** GIVEN INFORMATION follows **

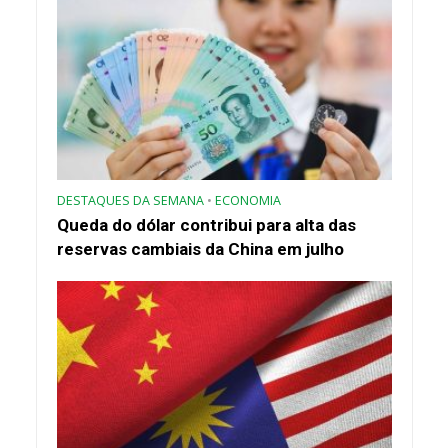
DESTAQUES DA SEMANA
•
ECONOMIA
Queda do dólar contribui para alta das
reservas cambiais da China em julho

** End of GIVEN INFORMATION **

The range begins at the line containing "Queda do dólar contribui para alta das" and ends at the last line of the entries; reproduce it exactly.

Queda do dólar contribui para alta das
reservas cambiais da China em julho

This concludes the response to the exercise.